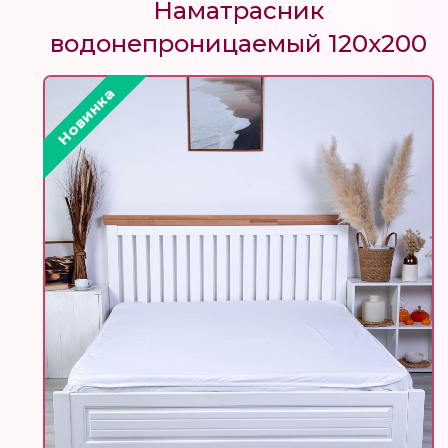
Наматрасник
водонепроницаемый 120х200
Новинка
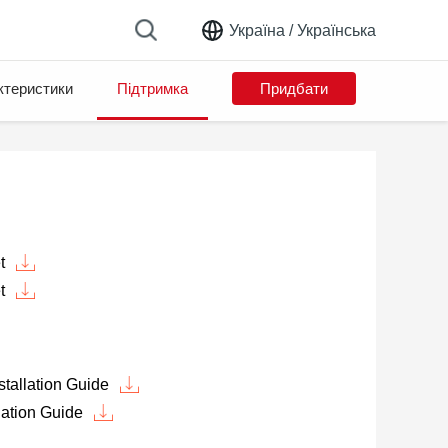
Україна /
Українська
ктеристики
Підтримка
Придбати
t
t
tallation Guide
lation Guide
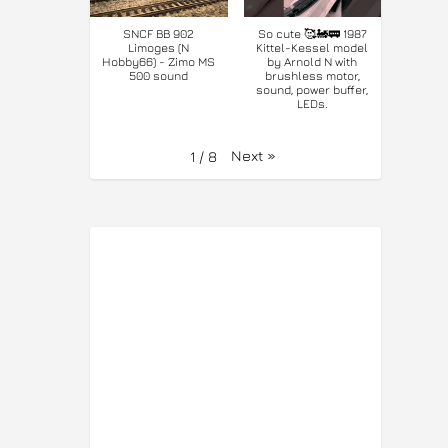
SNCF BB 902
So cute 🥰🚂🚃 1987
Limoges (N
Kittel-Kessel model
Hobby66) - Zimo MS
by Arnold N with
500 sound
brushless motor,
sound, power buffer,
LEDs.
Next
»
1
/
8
═══
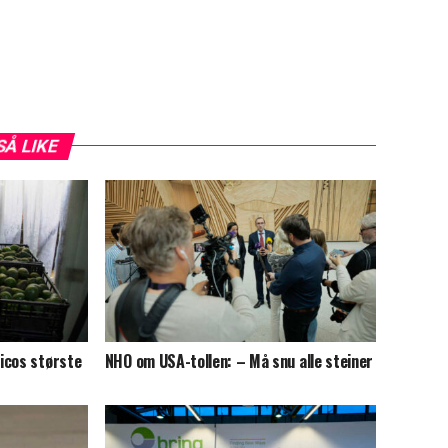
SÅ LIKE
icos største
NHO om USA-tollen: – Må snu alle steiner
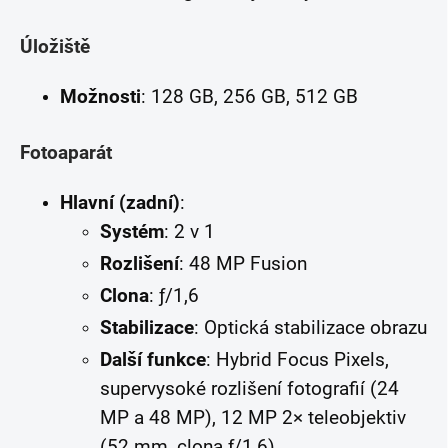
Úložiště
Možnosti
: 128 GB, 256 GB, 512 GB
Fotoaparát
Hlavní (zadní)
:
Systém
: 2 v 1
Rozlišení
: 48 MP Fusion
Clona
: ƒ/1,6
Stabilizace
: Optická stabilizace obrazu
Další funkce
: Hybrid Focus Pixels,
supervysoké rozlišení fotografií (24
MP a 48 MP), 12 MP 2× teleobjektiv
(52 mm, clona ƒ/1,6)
═══
Please give an exact copy of the entries above, from the line with "Hlavní (zadní)" down to the line with "(52 mm, clona ƒ/1,6)", inclusive, and nothing else.

== SOLUTION TO THIS EXERCISE ==
Hlavní (zadní)
:
Systém
: 2 v 1
Rozlišení
: 48 MP Fusion
Clona
: ƒ/1,6
Stabilizace
: Optická stabilizace obrazu
Další funkce
: Hybrid Focus Pixels,
supervysoké rozlišení fotografií (24
MP a 48 MP), 12 MP 2× teleobjektiv
(52 mm, clona ƒ/1,6)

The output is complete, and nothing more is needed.